Creating Energy?

Is It Possible to Generate Energy Using an Electric Motor?

1. The challenge

At first glance, it might seem possible.

If you connect an electric motor to a battery, the motor begins to spin. If that motor is used to spin a second motor, the second one can generate electricity. This might give the impression that we are creating additional energy.

However, when we carefully measure the system, we discover something important: the energy obtained is always less than the energy supplied.

The difference is lost in the form of heat, friction, and sound.

2. Importance in the real world

Electric motors and generators are essential in modern life. For example:

  • Power plants use turbines that spin generators to produce electricity.
  • Electric vehicles use motors that convert electrical energy into motion.
  • Wind turbines transform the energy of the wind into electricity.

In all these systems, the same thing happens as in this experiment: some energy is always lost, which means that no device can be 100% efficient.

3. Mental model of the experiment

Imagine that energy moves through the system like water flowing through a series of containers.

  • The battery provides electrical energy.
  • The first motor converts that energy into motion.
  • The second motor converts the motion back into electricity.

But at each step, something important happens:

  • Some energy is transformed into heat.
  • Another portion is lost due to friction.
  • A small fraction becomes sound.

For this reason, the energy that reaches the end of the system is always smaller than the energy that entered it.

4. Common misconception

“We could build a machine that produces more energy than it consumes.”

This idea is known as a perpetual motion machine.

For centuries, many people attempted to build devices capable of generating infinite energy without consuming fuel. However, every attempt ultimately failed.

The reason is simple: the Law of Conservation of Energy states that energy cannot be created or destroyed—it can only be transformed.

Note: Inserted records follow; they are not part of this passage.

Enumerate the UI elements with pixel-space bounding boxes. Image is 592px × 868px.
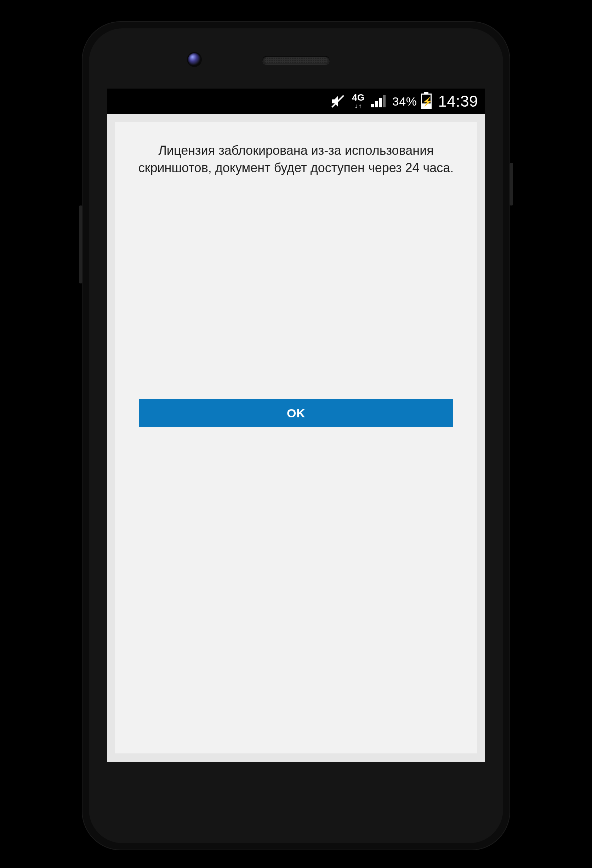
- power-button-hardware: [510, 163, 513, 205]
- battery-charging-icon: ⚡: [421, 93, 431, 109]
- phone-chin: [137, 815, 455, 825]
- network-type-indicator: 4G ↓↑: [352, 93, 365, 109]
- battery-percent: 34%: [392, 94, 417, 108]
- volume-button-hardware: [79, 205, 82, 283]
- earpiece-speaker: [262, 56, 330, 65]
- phone-frame: 4G ↓↑ 34% ⚡ 14:39 Лицензия заблокиро: [82, 21, 510, 850]
- data-arrows-icon: ↓↑: [355, 103, 362, 109]
- ok-button[interactable]: OK: [139, 399, 453, 427]
- status-bar: 4G ↓↑ 34% ⚡ 14:39: [107, 89, 485, 114]
- screen: 4G ↓↑ 34% ⚡ 14:39 Лицензия заблокиро: [107, 89, 485, 762]
- dialog-message: Лицензия заблокирована из-за использован…: [115, 122, 477, 176]
- ok-button-label: OK: [287, 406, 305, 420]
- mute-icon: [330, 93, 346, 109]
- dialog-card: Лицензия заблокирована из-за использован…: [115, 122, 477, 754]
- network-type-label: 4G: [352, 93, 365, 102]
- front-camera: [188, 53, 201, 66]
- clock: 14:39: [438, 93, 478, 110]
- signal-strength-icon: [371, 95, 386, 107]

This experiment illustrates that principle directly.

5. Expanding the challenge

The challenge proposes analyzing the energy consumption in your home.

Electric bills usually indicate consumption in kilowatt-hours (kWh). This unit represents the energy consumed by a 1000-watt device operating for one hour.

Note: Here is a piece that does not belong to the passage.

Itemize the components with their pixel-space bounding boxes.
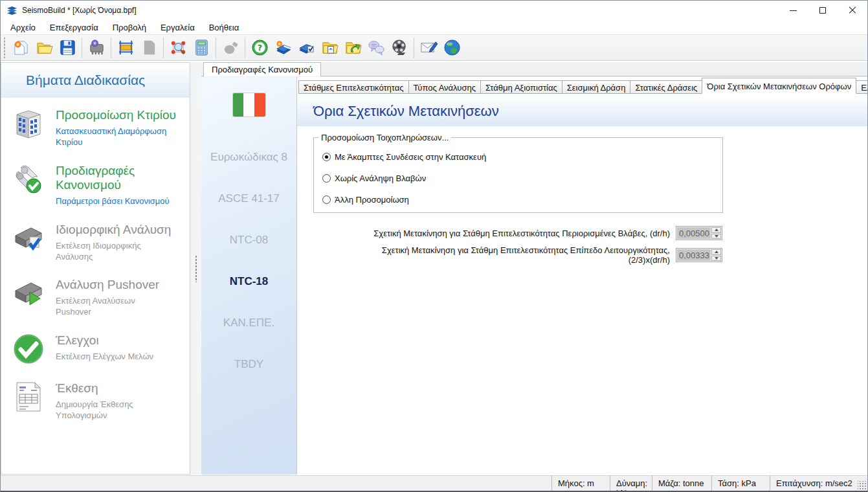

To convert this value to joules:

1kWh=3,600,000J1 \, kWh = 3{,}600{,}000 \, J

With this information, you can estimate:

  • How much energy your household uses each day
  • How much that energy costs
  • Which appliances consume the most electricity

This type of analysis is essential for improving energy efficiency in homes and cities.

6. Scientific microhistory

During the 19th century, many inventors attempted to build machines capable of operating forever without consuming energy. Some even claimed to have discovered the secret of perpetual motion.

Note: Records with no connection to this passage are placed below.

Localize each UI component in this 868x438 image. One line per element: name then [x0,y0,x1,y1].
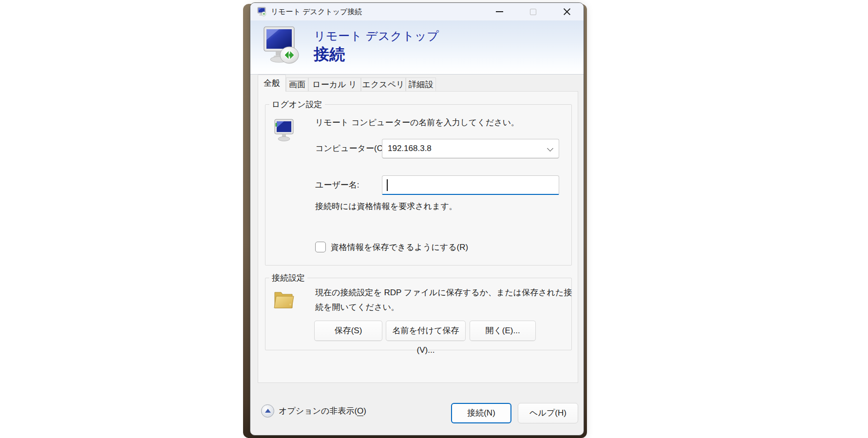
remote-desktop-connection-dialog: リモート デスクトップ接続 [250,2,584,436]
computer-value: 192.168.3.8 [388,144,432,153]
general-tab-page: ログオン設定 リモート コンピューターの名前を入力してください。 コンピューター… [258,91,578,383]
connection-description-line1: 現在の接続設定を RDP ファイルに保存するか、または保存された接 [315,286,572,300]
username-input[interactable] [382,175,559,195]
hide-options-label[interactable]: オプションの非表示(O) [279,404,366,418]
banner: リモート デスクトップ 接続 [250,20,584,75]
close-icon [563,8,571,16]
app-icon [257,7,267,17]
folder-icon [273,288,295,311]
save-credentials-checkbox[interactable] [315,242,326,252]
close-button[interactable] [556,3,578,20]
minimize-icon [496,11,503,12]
tab-local-resources[interactable]: ローカル リソース [308,77,361,91]
connection-settings-group-label: 接続設定 [269,273,307,283]
tab-advanced[interactable]: 詳細設定 [406,77,436,91]
tab-general[interactable]: 全般 [258,75,286,92]
save-as-button[interactable]: 名前を付けて保存(V)... [386,321,466,341]
text-caret [387,179,388,191]
window-title: リモート デスクトップ接続 [271,3,362,20]
screenshot-canvas: リモート デスクトップ接続 [0,0,868,438]
chevron-down-icon[interactable] [547,145,553,152]
username-label: ユーザー名: [315,175,359,195]
save-credentials-label[interactable]: 資格情報を保存できるようにする(R) [331,242,468,252]
save-button[interactable]: 保存(S) [314,321,382,341]
tab-experience[interactable]: エクスペリエンス [361,77,406,91]
open-button[interactable]: 開く(E)... [470,321,536,341]
minimize-button[interactable] [488,3,510,20]
connect-button[interactable]: 接続(N) [451,403,511,423]
credentials-note: 接続時には資格情報を要求されます。 [315,201,457,212]
maximize-icon [530,9,536,15]
tab-display[interactable]: 画面 [286,77,308,91]
computer-label: コンピューター(C): [315,139,388,158]
banner-title-line1: リモート デスクトップ [314,28,439,44]
help-button[interactable]: ヘルプ(H) [518,403,578,423]
maximize-button [522,3,544,20]
hide-options-toggle[interactable] [261,404,274,418]
banner-title-line2: 接続 [314,44,345,65]
collapse-up-arrow-icon [265,409,271,413]
computer-instruction-text: リモート コンピューターの名前を入力してください。 [315,117,519,128]
connection-description-line2: 続を開いてください。 [315,300,399,315]
logon-settings-group-label: ログオン設定 [269,99,325,110]
rdp-monitor-logo-icon [263,26,301,68]
title-bar[interactable]: リモート デスクトップ接続 [250,3,584,20]
computer-combobox[interactable]: 192.168.3.8 [382,139,559,158]
remote-computer-icon [273,118,295,142]
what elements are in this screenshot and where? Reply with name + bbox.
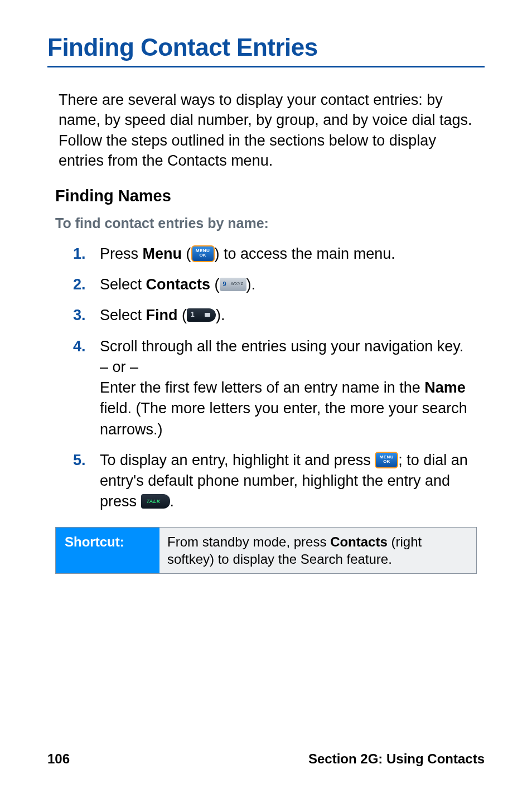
menu-ok-key-icon: MENUOK (375, 452, 398, 468)
shortcut-box: Shortcut: From standby mode, press Conta… (55, 527, 477, 574)
text: ( (210, 276, 220, 293)
step-number: 3. (73, 305, 100, 326)
step-body: Select Find (). (100, 305, 485, 326)
step-2: 2. Select Contacts (). (73, 274, 485, 295)
text: . (170, 493, 175, 510)
name-label: Name (424, 379, 466, 396)
step-1: 1. Press Menu (MENUOK) to access the mai… (73, 244, 485, 264)
text: ). (246, 276, 256, 293)
page-footer: 106 Section 2G: Using Contacts (47, 751, 485, 767)
step-body: Scroll through all the entries using you… (100, 336, 485, 440)
step-4: 4. Scroll through all the entries using … (73, 336, 485, 440)
text: Scroll through all the entries using you… (100, 338, 463, 355)
text: field. (The more letters you enter, the … (100, 400, 467, 437)
icon-text: OK (192, 253, 214, 258)
step-5: 5. To display an entry, highlight it and… (73, 450, 485, 512)
menu-label: Menu (143, 245, 182, 262)
text: Press (100, 245, 143, 262)
nine-key-icon (220, 278, 246, 291)
intro-paragraph: There are several ways to display your c… (59, 90, 485, 171)
text: From standby mode, press (167, 534, 330, 549)
menu-ok-key-icon: MENUOK (191, 245, 215, 262)
shortcut-content: From standby mode, press Contacts (right… (159, 528, 476, 573)
text: ) to access the main menu. (215, 245, 395, 262)
text: To display an entry, highlight it and pr… (100, 452, 375, 468)
contacts-label: Contacts (330, 534, 388, 549)
steps-list: 1. Press Menu (MENUOK) to access the mai… (73, 244, 485, 512)
step-number: 5. (73, 450, 100, 471)
text: Select (100, 307, 146, 323)
icon-text: OK (376, 460, 397, 464)
text: ). (216, 307, 225, 323)
text: ( (178, 307, 187, 323)
or-separator: – or – (100, 359, 138, 375)
step-number: 1. (73, 244, 100, 264)
contacts-label: Contacts (146, 276, 211, 293)
prompt-find-by-name: To find contact entries by name: (55, 215, 485, 231)
shortcut-label: Shortcut: (56, 528, 159, 573)
text: Select (100, 276, 146, 293)
step-body: Select Contacts (). (100, 274, 485, 295)
page-title: Finding Contact Entries (47, 33, 485, 67)
find-label: Find (146, 307, 178, 323)
step-3: 3. Select Find (). (73, 305, 485, 326)
talk-key-icon (141, 494, 170, 509)
step-body: To display an entry, highlight it and pr… (100, 450, 485, 512)
text: Enter the first few letters of an entry … (100, 379, 424, 396)
section-label: Section 2G: Using Contacts (308, 751, 485, 767)
step-number: 2. (73, 274, 100, 295)
subheading-finding-names: Finding Names (55, 187, 485, 205)
one-key-icon (187, 308, 216, 322)
text: ( (182, 245, 191, 262)
step-number: 4. (73, 336, 100, 357)
step-body: Press Menu (MENUOK) to access the main m… (100, 244, 485, 264)
page-number: 106 (47, 751, 70, 767)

However, all of these devices had the same problem: sooner or later, they stopped. Friction, heat, and other losses gradually reduced the available energy.

The development of thermodynamics helped scientists understand why this happens. They demonstrated that no machine can convert all the energy it receives into useful work.

Since then, engineers have understood that the most efficient machines are not those that create energy, but those that use existing energy as effectively as possible.

7. Final question

If no machine can ever be perfectly efficient…

How close have modern technologies come to reaching the maximum possible efficiency?